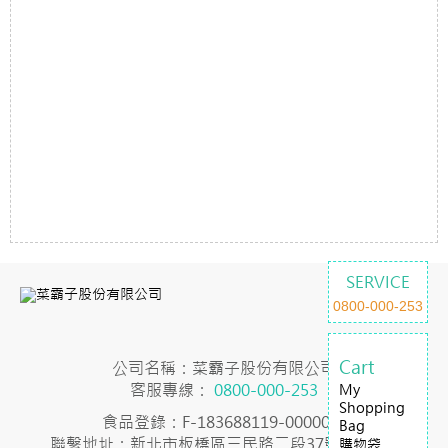
SERVICE
0800-000-253
Cart
公司名稱：菜霸子股份有限公司
客服專線：
0800-000-253
My
Shopping
食品登錄：F-183688119-00000-7
Bag
聯繫地址：新北市板橋區三民路二段37號23樓之2
購物袋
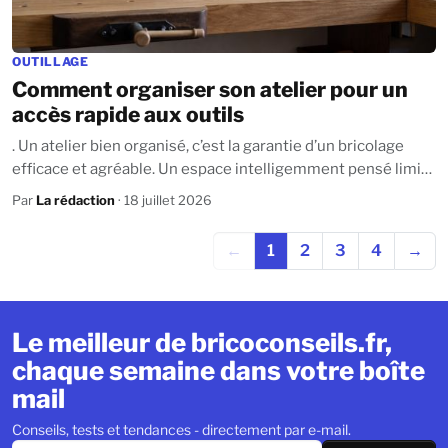
OUTILLAGE
Comment organiser son atelier pour un
accès rapide aux outils
. Un atelier bien organisé, c’est la garantie d’un bricolage
efficace et agréable. Un espace intelligemment pensé limite
les pertes de temps,...
Par
La rédaction
· 18 juillet 2026
←
1
2
3
4
→
Le meilleur de bricoconseils.fr,
chaque semaine dans votre boîte
mail
Conseils, tests et tendances - directement par e-mail.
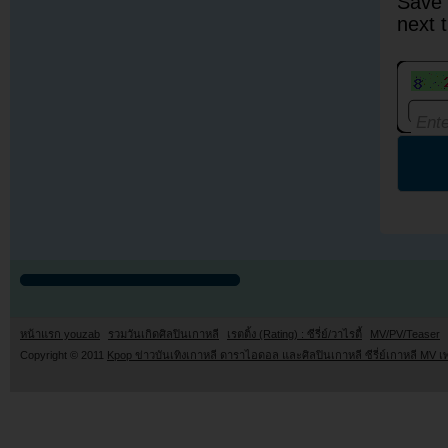
Save 
next 
หน้าแรก youzab
รวมวันเกิดศิลปินเกาหลี
เรตติ้ง (Rating) : ซีรี่ย์/วาไรตี้
MV/PV/Teaser
Copyright © 2011
Kpop ข่าวบันเทิงเกาหลี ดาราไอดอล และศิลปินเกาหลี ซีรี่ย์เกาหลี MV เ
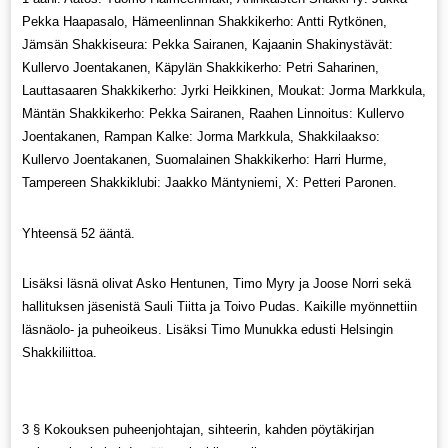
Pekka Haapasalo, Hämeenlinnan Shakkikerho: Antti Rytkönen,
Jämsän Shakkiseura: Pekka Sairanen, Kajaanin Shakinystävät:
Kullervo Joentakanen, Käpylän Shakkikerho: Petri Saharinen,
Lauttasaaren Shakkikerho: Jyrki Heikkinen, Moukat: Jorma Markkula,
Mäntän Shakkikerho: Pekka Sairanen, Raahen Linnoitus: Kullervo
Joentakanen, Rampan Kalke: Jorma Markkula, Shakkilaakso:
Kullervo Joentakanen, Suomalainen Shakkikerho: Harri Hurme,
Tampereen Shakkiklubi: Jaakko Mäntyniemi, X: Petteri Paronen.
Yhteensä 52 ääntä.
Lisäksi läsnä olivat Asko Hentunen, Timo Myry ja Joose Norri sekä
hallituksen jäsenistä Sauli Tiitta ja Toivo Pudas. Kaikille myönnettiin
läsnäolo- ja puheoikeus. Lisäksi Timo Munukka edusti Helsingin
Shakkiliittoa.
3 § Kokouksen puheenjohtajan, sihteerin, kahden pöytäkirjan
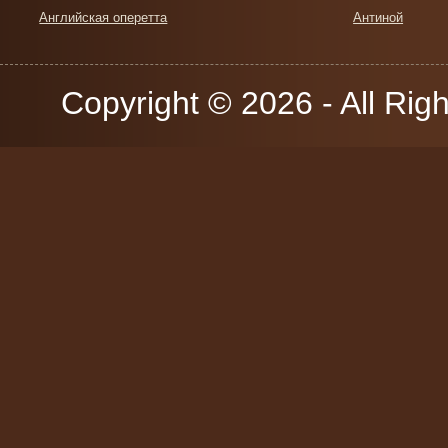
Английская оперетта
Антиной
Copyright © 2026 - All Rig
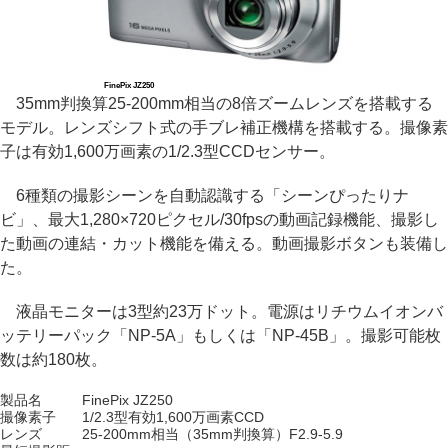
FinePix JZ250
35mm判換算25-200mm相当の8倍ズームレンズを搭載する
モデル。レンズシフト式の手ブレ補正機構を搭載する。撮像素
子は有効1,600万画素の1/2.3型CCDセンサー。
6種類の撮影シーンを自動認識する「シーンぴったりナ
ビ」、最大1,280×720ピクセル/30fpsの動画記録機能、撮影し
た動画の連結・カット機能を備える。動画撮影ボタンも装備し
た。
液晶モニターは3型約23万ドット。電源はリチウムイオンバ
ッテリーパック「NP-5A」もしくは「NP-45B」。撮影可能枚
数は約180枚。
製品名
FinePix JZ250
撮像素子
1/2.3型有効1,600万画素CCD
レンズ
25-200mm相当（35mm判換算）F2.9-5.9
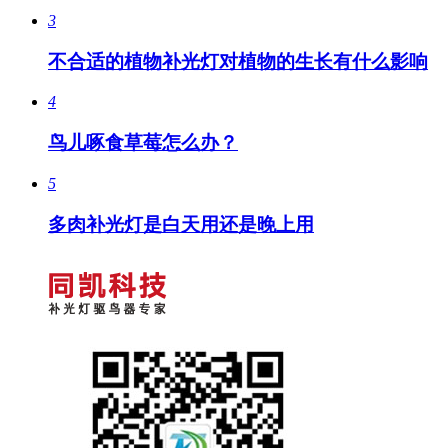
3
不合适的植物补光灯对植物的生长有什么影响
4
鸟儿啄食草莓怎么办？
5
多肉补光灯是白天用还是晚上用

WORK ORDER. Copy out every line of the material above that contains the string "นเกาหล".

ANSWER BELOW.
รวมวันเกิดศิลปินเกาหลี
Kpop ข่าวบันเทิงเกาหลี ดาราไอดอล และศิลปินเกาหลี ซีรี่ย์เกาหลี MV เ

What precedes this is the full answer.